2019年、中国・武漢で発生した肺炎の原因として、新型コロナウイルス(SARS CoV-2)が確認されました。COVID-19と呼ばれるこの病気の非常に急速な広がりは、世界中の医療システム、診断ラボ、基礎研究コミュニティーに数多くの緊急の課題を引き起こしました。

再現性のある迅速な病原体の核酸抽出に対する需要はかつてないほど高く、その結果、世界中の診断ラボや研究機関にとって制限的な要因となっています。

Sera-Xtracta™ Virus/Pathogen Kit は、低濃度のウイルスやその他の病原体を高感度に検出するためのワークフローを最適化する、シンプルで迅速な方法を提供します。このキットは、シリカコーティングされた磁気ビーズをベースにした自動化キットで、呼吸器系の生物学的マトリクス、血液、ユニバーサルトランスポートメディア(UTM、検体輸送用培地)など、さまざまな種類のサンプルに使用できます。本キットは、ノンキャリアRNAベースのケミストリーを用いて、以下のようなバクテリアやウイルスの全核酸をハイスループットで選択的に結合するように設計されています。アデノウイルス(14型)、インフルエンザA(H3N2)、SARS-CoV-2(COVID-19)などのウイルスやバクテリアの全核酸をハイスループットで選択的に結合することができます。図1aおよび図1bに示した分離手順は、60分以内に完了することができ、定量的ポリメラーゼ連鎖反応(qPCR)、リアルタイム定量的ポリメラーゼ連鎖反応(RT-qPCR)、ドロップレットデジタルPCR(ddPCR)、次世代シーケンシング(NGS)などの分子生物学技術と互換性のある再現性のある収量を得ることができます。

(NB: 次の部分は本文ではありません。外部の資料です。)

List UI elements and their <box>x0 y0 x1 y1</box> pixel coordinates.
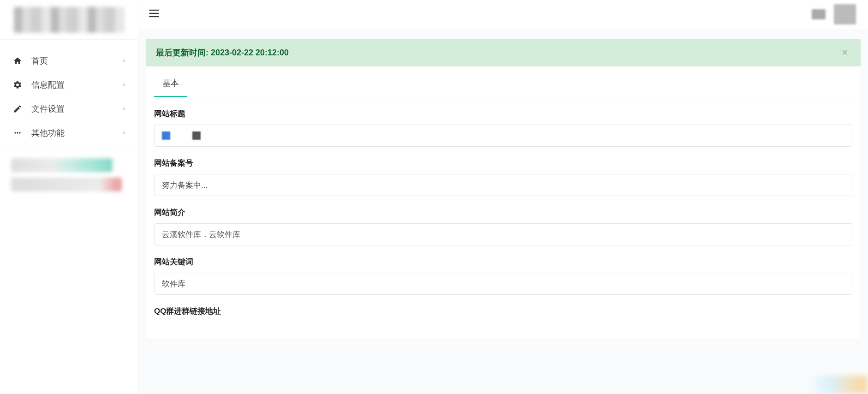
svg-point-0 <box>14 132 16 133</box>
chevron-right-icon <box>121 80 127 90</box>
sidebar-item-label: 文件设置 <box>31 103 121 114</box>
topbar <box>138 0 868 29</box>
svg-point-2 <box>19 132 20 133</box>
sidebar-item-label: 其他功能 <box>31 127 121 138</box>
form-group-qq-group: QQ群进群链接地址 <box>154 306 852 316</box>
pencil-icon <box>12 104 23 113</box>
settings-form: 网站标题 网站备案号 网站简介 <box>146 97 861 316</box>
form-group-site-title: 网站标题 <box>154 108 852 147</box>
topbar-action[interactable] <box>812 9 826 19</box>
sidebar-item-home[interactable]: 首页 <box>0 49 138 73</box>
sidebar-widget <box>11 158 113 172</box>
site-desc-label: 网站简介 <box>154 207 852 218</box>
site-record-input[interactable] <box>154 174 852 196</box>
qq-group-label: QQ群进群链接地址 <box>154 306 852 316</box>
site-keywords-input[interactable] <box>154 273 852 295</box>
site-title-label: 网站标题 <box>154 108 852 119</box>
sidebar-extra <box>0 145 138 210</box>
gear-icon <box>12 80 23 90</box>
sidebar-item-file-settings[interactable]: 文件设置 <box>0 97 138 121</box>
close-icon[interactable]: × <box>839 48 850 58</box>
settings-card: 最后更新时间: 2023-02-22 20:12:00 × 基本 网站标题 <box>146 39 861 339</box>
tab-basic[interactable]: 基本 <box>154 78 187 97</box>
dots-icon <box>12 128 23 137</box>
main: 最后更新时间: 2023-02-22 20:12:00 × 基本 网站标题 <box>138 0 868 394</box>
sidebar: 首页 信息配置 文件设置 <box>0 0 138 394</box>
logo-area <box>0 0 138 40</box>
sidebar-widget <box>11 178 122 191</box>
form-group-site-record: 网站备案号 <box>154 158 852 196</box>
content: 最后更新时间: 2023-02-22 20:12:00 × 基本 网站标题 <box>138 29 868 339</box>
chevron-right-icon <box>121 104 127 114</box>
update-alert: 最后更新时间: 2023-02-22 20:12:00 × <box>146 39 861 66</box>
obscured-content <box>192 131 201 140</box>
site-title-input[interactable] <box>154 125 852 147</box>
alert-text: 最后更新时间: 2023-02-22 20:12:00 <box>156 47 839 58</box>
chevron-right-icon <box>121 128 127 138</box>
avatar[interactable] <box>834 4 856 24</box>
svg-point-1 <box>17 132 18 133</box>
site-desc-input[interactable] <box>154 223 852 245</box>
nav: 首页 信息配置 文件设置 <box>0 40 138 145</box>
sidebar-item-other[interactable]: 其他功能 <box>0 121 138 145</box>
chevron-right-icon <box>121 56 127 66</box>
form-group-site-keywords: 网站关键词 <box>154 257 852 295</box>
site-keywords-label: 网站关键词 <box>154 257 852 267</box>
menu-toggle-button[interactable] <box>148 7 161 22</box>
sidebar-item-label: 信息配置 <box>31 79 121 90</box>
sidebar-item-label: 首页 <box>31 55 121 66</box>
home-icon <box>12 56 23 66</box>
form-group-site-desc: 网站简介 <box>154 207 852 245</box>
logo <box>14 7 125 33</box>
sidebar-item-info-config[interactable]: 信息配置 <box>0 73 138 97</box>
obscured-content <box>162 131 170 140</box>
site-record-label: 网站备案号 <box>154 158 852 168</box>
tabs: 基本 <box>146 66 861 97</box>
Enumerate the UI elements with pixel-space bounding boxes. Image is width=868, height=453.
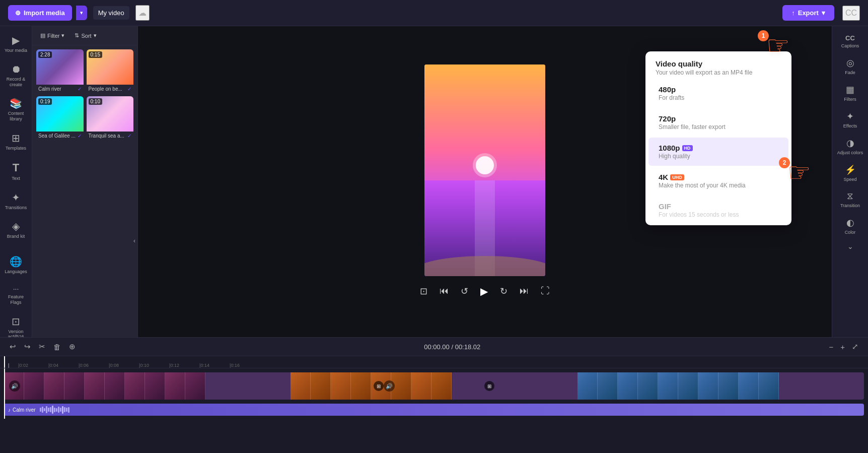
timeline-ruler: | |0:02 |0:04 |0:06 |0:08 |0:10 |0:12 |0… [0,356,868,368]
chevron-down-icon[interactable]: ⌄ [847,242,853,250]
track-frame [331,372,351,400]
sidebar-item-content-library[interactable]: 📚 Content library [2,93,30,126]
captions-toggle-button[interactable]: ⊡ [418,284,429,299]
forward-button[interactable]: ↻ [498,284,510,299]
quality-label-720p: 720p [659,114,778,123]
right-item-speed[interactable]: ⚡ Speed [835,160,865,186]
sidebar-item-languages[interactable]: 🌐 Languages [2,251,30,279]
duration-badge: 0:19 [38,98,52,105]
fit-timeline-button[interactable]: ⤢ [850,341,860,353]
cloud-icon[interactable]: ☁ [135,5,150,21]
sort-button[interactable]: ⇅ Sort ▾ [71,30,99,41]
tab-my-video[interactable]: My video [93,6,129,20]
feature-flags-icon: ··· [13,285,19,293]
cursor-badge-1: 1 [758,30,769,41]
quality-option-480p[interactable]: 480p For drafts [648,79,788,107]
delete-button[interactable]: 🗑 [52,341,62,353]
check-icon: ✓ [78,86,82,92]
sidebar-item-your-media[interactable]: ▶ Your media [2,30,30,57]
canvas-area: ⊡ ⏮ ↺ ▶ ↻ ⏭ ⛶ Video quality Your video w… [138,26,832,337]
redo-button[interactable]: ↪ [23,341,32,353]
import-icon: ⊕ [15,9,21,17]
quality-option-4k[interactable]: 4K UHD Make the most of your 4K media [648,167,788,195]
quality-option-gif[interactable]: GIF For videos 15 seconds or less [648,196,788,224]
audio-track[interactable]: ♪ Calm river [4,404,864,416]
track-frame [125,372,145,400]
rewind-button[interactable]: ↺ [459,284,470,299]
track-frame [24,372,44,400]
duration-badge: 0:10 [89,98,102,105]
quality-option-720p[interactable]: 720p Smaller file, faster export [648,108,788,137]
skip-back-button[interactable]: ⏮ [438,284,451,298]
quality-desc-gif: For videos 15 seconds or less [659,211,778,218]
sidebar-item-label: Content library [4,111,28,122]
right-item-label: Color [845,230,856,235]
export-button[interactable]: ↑ Export ▾ [782,5,834,21]
sidebar-item-brand-kit[interactable]: ◈ Brand kit [2,216,30,243]
sidebar-item-record[interactable]: ⏺ Record & create [2,59,30,92]
right-item-transition[interactable]: ⧖ Transition [835,187,865,212]
export-arrow-icon: ↑ [791,9,795,17]
skip-forward-button[interactable]: ⏭ [518,284,531,298]
transitions-icon: ✦ [12,191,20,204]
volume-icon-2[interactable]: 🔊 [384,380,395,392]
right-item-captions[interactable]: CC Captions [835,30,865,52]
right-item-label: Adjust colors [837,150,863,155]
right-item-label: Speed [843,177,856,182]
hd-badge: HD [682,145,693,151]
check-icon: ✓ [127,86,131,92]
track-frames-left [4,372,291,400]
media-item-galilee[interactable]: 0:19 Sea of Galilee ... ✓ [36,96,84,140]
music-icon: ♪ [8,407,11,413]
split-marker-right[interactable]: ⊞ [484,381,494,391]
media-title: Sea of Galilee ... ✓ [36,132,84,140]
filter-button[interactable]: ▤ Filter ▾ [37,30,67,41]
sidebar-item-feature-flags[interactable]: ··· Feature Flags [2,281,30,309]
right-item-adjust-colors[interactable]: ◑ Adjust colors [835,134,865,159]
sidebar-item-version[interactable]: ⊡ Version ac5f516 [2,311,30,337]
quality-option-1080p[interactable]: 1080p HD High quality [648,138,788,166]
add-to-timeline-button[interactable]: ⊕ [67,341,77,353]
right-item-label: Captions [841,43,859,48]
right-item-effects[interactable]: ✦ Effects [835,107,865,133]
svg-point-2 [473,153,497,177]
speed-icon: ⚡ [845,164,856,175]
sidebar-item-text[interactable]: T Text [2,157,30,185]
track-frames-middle [291,372,577,400]
video-frame [424,64,545,276]
zoom-in-button[interactable]: + [839,341,846,353]
quality-label-480p: 480p [659,85,778,94]
captions-icon[interactable]: CC [842,6,860,21]
cut-button[interactable]: ✂ [37,341,47,353]
right-item-fade[interactable]: ◎ Fade [835,53,865,79]
video-preview [424,64,545,276]
import-media-button[interactable]: ⊕ Import media [8,5,72,21]
zoom-out-button[interactable]: − [827,341,835,353]
quality-label-gif: GIF [659,202,778,211]
quality-desc-480p: For drafts [659,94,778,101]
video-content [424,64,545,276]
quality-desc-1080p: High quality [659,153,778,160]
split-marker-left[interactable]: ⊞ [374,381,384,391]
track-frame [718,372,739,400]
collapse-panel-button[interactable]: ‹ [131,233,137,248]
sidebar-item-transitions[interactable]: ✦ Transitions [2,187,30,215]
sidebar-item-templates[interactable]: ⊞ Templates [2,128,30,155]
video-track[interactable]: 🔊 ⊞ 🔊 [4,372,864,400]
track-frame [311,372,331,400]
check-icon: ✓ [127,133,131,139]
media-item-people[interactable]: 0:15 People on be... ✓ [87,49,134,93]
volume-icon[interactable]: 🔊 [9,380,20,392]
media-title: People on be... ✓ [87,85,134,93]
undo-button[interactable]: ↩ [8,341,18,353]
media-item-tranquil[interactable]: 0:10 Tranquil sea a... ✓ [87,96,134,140]
play-button[interactable]: ▶ [478,283,490,299]
import-dropdown-arrow[interactable]: ▾ [76,6,87,20]
quality-subtitle: Your video will export as an MP4 file [656,69,781,76]
media-item-calm-river[interactable]: 2:28 Calm river ✓ [36,49,84,93]
right-item-filters[interactable]: ▦ Filters [835,80,865,106]
record-icon: ⏺ [11,63,21,75]
ruler-mark: |0:06 [68,363,99,368]
fullscreen-button[interactable]: ⛶ [539,284,552,298]
right-item-color[interactable]: ◐ Color [835,213,865,239]
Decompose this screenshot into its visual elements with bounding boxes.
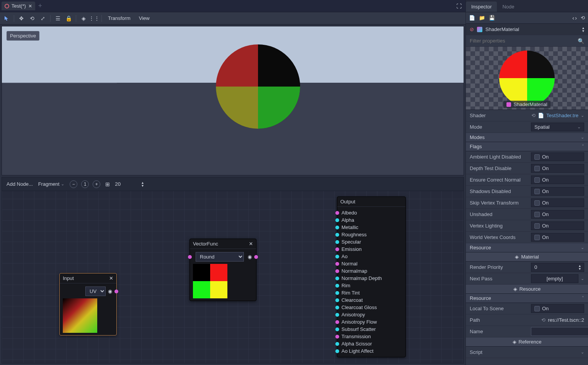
output-port-transmission[interactable]: Transmission bbox=[340, 333, 402, 340]
output-port-emission[interactable]: Emission bbox=[340, 246, 402, 253]
node-output[interactable]: Output AlbedoAlphaMetallicRoughnessSpecu… bbox=[337, 196, 406, 357]
snap-icon[interactable]: ⊞ bbox=[104, 181, 111, 188]
section-flags[interactable]: Flags˄ bbox=[466, 142, 588, 151]
name-input[interactable] bbox=[531, 327, 588, 336]
output-port-clearcoat[interactable]: Clearcoat bbox=[340, 296, 402, 304]
node-input[interactable]: Input✕ UV ◉ bbox=[59, 273, 117, 336]
input-port[interactable] bbox=[335, 342, 339, 346]
input-port[interactable] bbox=[335, 218, 339, 222]
input-port[interactable] bbox=[335, 306, 339, 309]
input-port[interactable] bbox=[335, 284, 339, 288]
next-pass-select[interactable]: [empty] bbox=[531, 274, 578, 283]
eye-icon[interactable]: ◉ bbox=[108, 288, 112, 294]
stage-dropdown[interactable]: Fragment ⌄ bbox=[38, 181, 65, 187]
tab-node[interactable]: Node bbox=[497, 2, 519, 12]
lock-icon[interactable]: 🔒 bbox=[65, 15, 72, 22]
input-port[interactable] bbox=[335, 313, 339, 317]
output-port-alpha[interactable]: Alpha bbox=[340, 216, 402, 224]
visual-shader-editor[interactable]: Add Node... Fragment ⌄ − 1 + ⊞ ▴▾ Input✕… bbox=[2, 177, 464, 363]
close-icon[interactable]: ✕ bbox=[109, 275, 113, 281]
output-port[interactable] bbox=[114, 290, 118, 293]
chevron-down-icon[interactable]: ⌄ bbox=[581, 350, 584, 355]
input-port[interactable] bbox=[335, 233, 339, 237]
filter-input[interactable] bbox=[470, 38, 575, 44]
flag-checkbox[interactable]: On bbox=[531, 221, 584, 230]
input-port[interactable] bbox=[335, 291, 339, 295]
zoom-out-icon[interactable]: − bbox=[70, 180, 77, 188]
history-forward-icon[interactable]: › bbox=[575, 15, 577, 21]
viewport-3d[interactable]: Perspective bbox=[2, 26, 464, 175]
scene-tab[interactable]: Test(*) ✕ bbox=[2, 2, 35, 10]
section-modes[interactable]: Modes⌄ bbox=[466, 133, 588, 142]
grid-snap-icon[interactable]: ⋮⋮ bbox=[91, 15, 98, 22]
input-port[interactable] bbox=[188, 255, 192, 259]
add-node-button[interactable]: Add Node... bbox=[7, 181, 33, 187]
scale-tool-icon[interactable]: ⤢ bbox=[39, 15, 46, 22]
output-port-normal[interactable]: Normal bbox=[340, 260, 402, 267]
local-to-scene-checkbox[interactable]: On bbox=[531, 304, 584, 313]
flag-checkbox[interactable]: On bbox=[531, 233, 584, 242]
transform-menu[interactable]: Transform bbox=[106, 15, 133, 21]
move-tool-icon[interactable]: ✥ bbox=[18, 15, 25, 22]
mode-select[interactable]: Spatial⌄ bbox=[531, 123, 584, 131]
output-port-specular[interactable]: Specular bbox=[340, 238, 402, 246]
section-resource-2[interactable]: Resource˄ bbox=[466, 294, 588, 303]
material-preview[interactable]: ShaderMaterial bbox=[466, 47, 588, 110]
flag-checkbox[interactable]: On bbox=[531, 152, 584, 161]
render-priority-input[interactable]: 0 ▴▾ bbox=[531, 263, 584, 272]
output-port-normalmap-depth[interactable]: Normalmap Depth bbox=[340, 275, 402, 282]
flag-checkbox[interactable]: On bbox=[531, 198, 584, 207]
input-port[interactable] bbox=[335, 335, 339, 339]
history-refresh-icon[interactable]: ⟲ bbox=[581, 15, 585, 21]
input-port[interactable] bbox=[335, 298, 339, 302]
resource-section-button[interactable]: ◈Resource bbox=[466, 285, 588, 294]
output-port-ao[interactable]: Ao bbox=[340, 253, 402, 260]
uv-select[interactable]: UV bbox=[85, 286, 106, 296]
flag-checkbox[interactable]: On bbox=[531, 164, 584, 173]
view-menu[interactable]: View bbox=[137, 15, 152, 21]
input-port[interactable] bbox=[335, 247, 339, 251]
select-tool-icon[interactable] bbox=[3, 15, 10, 22]
func-select[interactable]: Round bbox=[196, 252, 244, 262]
input-port[interactable] bbox=[335, 240, 339, 244]
section-resource[interactable]: Resource⌄ bbox=[466, 243, 588, 252]
output-port-normalmap[interactable]: Normalmap bbox=[340, 267, 402, 275]
zoom-stepper-icon[interactable]: ▴▾ bbox=[142, 181, 144, 187]
input-port[interactable] bbox=[335, 211, 339, 215]
output-port-rim[interactable]: Rim bbox=[340, 282, 402, 289]
input-port[interactable] bbox=[335, 349, 339, 353]
flag-checkbox[interactable]: On bbox=[531, 210, 584, 219]
flag-checkbox[interactable]: On bbox=[531, 175, 584, 184]
tab-inspector[interactable]: Inspector bbox=[466, 2, 497, 12]
eye-icon[interactable]: ◉ bbox=[248, 254, 252, 260]
zoom-input[interactable] bbox=[115, 181, 138, 187]
new-resource-icon[interactable]: 📄 bbox=[469, 15, 475, 21]
search-icon[interactable]: 🔍 bbox=[578, 38, 584, 44]
input-port[interactable] bbox=[335, 327, 339, 331]
output-port-anisotropy[interactable]: Anisotropy bbox=[340, 311, 402, 318]
material-section-button[interactable]: ◈Material bbox=[466, 252, 588, 262]
settings-stepper-icon[interactable]: ▴▾ bbox=[582, 26, 584, 33]
zoom-in-icon[interactable]: + bbox=[93, 180, 100, 188]
revert-icon[interactable]: ⟲ bbox=[541, 317, 546, 323]
output-port-rim-tint[interactable]: Rim Tint bbox=[340, 289, 402, 296]
output-port-alpha-scissor[interactable]: Alpha Scissor bbox=[340, 340, 402, 347]
input-port[interactable] bbox=[335, 269, 339, 273]
cube-icon[interactable]: ◈ bbox=[80, 15, 87, 22]
chevron-down-icon[interactable]: ⌄ bbox=[581, 276, 584, 281]
node-vectorfunc[interactable]: VectorFunc✕ Round ◉ bbox=[189, 239, 256, 301]
chevron-down-icon[interactable]: ⌄ bbox=[581, 113, 584, 118]
output-port-anisotropy-flow[interactable]: Anisotropy Flow bbox=[340, 318, 402, 326]
output-port-clearcoat-gloss[interactable]: Clearcoat Gloss bbox=[340, 304, 402, 311]
reference-section-button[interactable]: ◈Reference bbox=[466, 337, 588, 347]
zoom-reset-icon[interactable]: 1 bbox=[81, 180, 89, 188]
output-port-metallic[interactable]: Metallic bbox=[340, 224, 402, 231]
history-back-icon[interactable]: ‹ bbox=[572, 15, 574, 21]
output-port-subsurf-scatter[interactable]: Subsurf Scatter bbox=[340, 326, 402, 333]
revert-icon[interactable]: ⟲ bbox=[531, 113, 536, 118]
save-resource-icon[interactable]: 💾 bbox=[489, 15, 495, 21]
shader-link[interactable]: TestShader.tre bbox=[546, 113, 578, 118]
stepper-icon[interactable]: ▴▾ bbox=[579, 264, 581, 270]
add-tab-button[interactable]: + bbox=[35, 2, 46, 10]
output-port-roughness[interactable]: Roughness bbox=[340, 231, 402, 238]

Whatman™ 903 Proteinsaverカードなどのろ紙は、米国では新生児の代謝異常や遺伝性疾患の診断スクリーニングにおける血液検体の採取、保存、検査に長年使用されてきました。最近では、低コスト、低侵襲、輸送・回収・保管の簡便さ、バイオハザードリスクの低減などの特性から、Roche Amplicor™ HIV-1 DNA PCR検査による乳児早期診断(米国大統領エイズ救済緊急計画(President's Emergency Plan for AIDS Relief (PEPFA))による支援)、リアルタイムPCRによるHIV-1診断・ウイルス量測定、HIV-1薬剤耐性ジェノタイピングなど、HIV関連の分子アッセイに多くの国で使用されています(1)。その理由として、低コスト、低侵襲、輸送・回収・保管の簡便さ、バイオハザードリスクの低減などが挙げられます(2)。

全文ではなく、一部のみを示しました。